Я влюбилась в ту же секунду, когда впервые увидела его в парижском предместье, где он родился и вырос. Меня послали сделать репортаж, и я случайно заглянула в культурный центр, где Азиз занимался с маленьким малийцем — подтягивал его по чтению, показывал буквы, задавал вопросы, терпеливо выслушивал ответы… Мальчик с обожанием смотрел на доброго учителя, и я подумала, что понимаю его. Мне хотелось завладеть вниманием Азиза, поговорить с ним, а ведь тогда я еще не знала, что он поэт, сочинитель песен и божественный гитарист, что он младший из восьми детей, что его старший брат сидит в тюрьме за торговлю наркотиками, что с пятнадцати лет он начал работать на заводе в ночную смену, что днем продолжал учиться, а потом окончил журналистскую школу на улице Лувра. Однажды случилось чудо — его взяли редактором в «Де ла мардже», журнале, где я тогда работала. Сначала мы встречались в коридорах или у кофемашины, потом все закрутилось с головокружительной скоростью: рукопожатие — чмок-чмок в щеку — обмен любезностями — поцелуй — взгляд — ласка и, наконец, в конце недели, свидание в моей спальне. Азиз не сразу сумел заняться со мной любовью, но я восхищалась каждым квадратным сантиметром тела этого высокого молодого араба, его томными, как у оленя, глазами, сильными руками, белозубой улыбкой, мускулистой спиной, упругими ягодицами и прекрасным длинным членом. Я и помыслить не могла, что так много узнаю от Азиза и научу его любить женское тело, что чудеса продлятся и мы вместе наймем квартиру в шестьдесят квадратных метров на улице Анвьерж в Одиннадцатом округе. Оба мы полуночники и работаем вместе в таком согласии друг с другом, какого я ни с кем не знала. Я ни за что на свете не пожертвую нашей близостью, но вернуться в Париж…»

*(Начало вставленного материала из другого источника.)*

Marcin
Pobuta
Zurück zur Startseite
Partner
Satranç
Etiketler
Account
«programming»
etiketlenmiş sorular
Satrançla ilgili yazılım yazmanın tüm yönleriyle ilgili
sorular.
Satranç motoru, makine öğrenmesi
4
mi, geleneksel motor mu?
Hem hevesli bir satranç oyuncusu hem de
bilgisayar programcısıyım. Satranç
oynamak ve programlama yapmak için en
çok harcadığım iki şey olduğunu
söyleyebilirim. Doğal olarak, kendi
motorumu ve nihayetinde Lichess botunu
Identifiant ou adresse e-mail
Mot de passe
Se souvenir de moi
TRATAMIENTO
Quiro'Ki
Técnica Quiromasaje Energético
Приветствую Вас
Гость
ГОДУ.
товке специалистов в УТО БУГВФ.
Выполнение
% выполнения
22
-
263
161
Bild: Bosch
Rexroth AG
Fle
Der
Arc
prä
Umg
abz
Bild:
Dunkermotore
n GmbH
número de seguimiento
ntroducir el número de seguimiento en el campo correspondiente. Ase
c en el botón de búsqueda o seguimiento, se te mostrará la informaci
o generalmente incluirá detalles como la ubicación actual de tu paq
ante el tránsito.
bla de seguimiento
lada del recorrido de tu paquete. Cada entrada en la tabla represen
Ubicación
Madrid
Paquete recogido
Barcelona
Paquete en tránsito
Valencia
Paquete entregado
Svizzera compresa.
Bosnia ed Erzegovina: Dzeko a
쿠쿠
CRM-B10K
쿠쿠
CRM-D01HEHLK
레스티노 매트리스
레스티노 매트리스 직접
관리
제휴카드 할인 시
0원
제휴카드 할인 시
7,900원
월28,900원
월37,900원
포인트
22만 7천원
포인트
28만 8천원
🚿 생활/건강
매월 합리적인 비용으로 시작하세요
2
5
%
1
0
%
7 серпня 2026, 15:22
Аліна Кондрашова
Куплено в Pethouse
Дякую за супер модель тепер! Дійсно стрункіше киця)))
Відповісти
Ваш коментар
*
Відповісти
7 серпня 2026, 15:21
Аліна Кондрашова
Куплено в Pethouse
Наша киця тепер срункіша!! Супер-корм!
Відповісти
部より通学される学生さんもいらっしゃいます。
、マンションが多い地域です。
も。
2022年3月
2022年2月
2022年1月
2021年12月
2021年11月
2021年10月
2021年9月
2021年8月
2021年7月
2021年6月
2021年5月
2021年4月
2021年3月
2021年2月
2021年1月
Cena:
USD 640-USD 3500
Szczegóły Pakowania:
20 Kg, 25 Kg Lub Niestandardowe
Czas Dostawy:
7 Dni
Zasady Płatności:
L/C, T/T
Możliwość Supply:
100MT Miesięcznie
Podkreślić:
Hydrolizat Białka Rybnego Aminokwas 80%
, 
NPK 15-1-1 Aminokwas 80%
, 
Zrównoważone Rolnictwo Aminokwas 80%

Субра сочувственно вздыхает и не напоминает Рене, что Азиз ночует в этой квартире не чаще двух раз в неделю и ничего не решил насчет совместного проживания и уж тем более женитьбы.


— Ты какая-то тихая, Рена, — замечает Ингрид, проведя час в пути на ФиПиЛи (Флоренция, Пиза, Ливорно).

— Извини… Задумалась.

Захоти она объяснить им всю взрывоопасность ситуации в парижском предместье, пришлось бы прочесть целый курс лекций по истории французских революций с 1830 года. Она молчит, не имея ни сил, ни желания.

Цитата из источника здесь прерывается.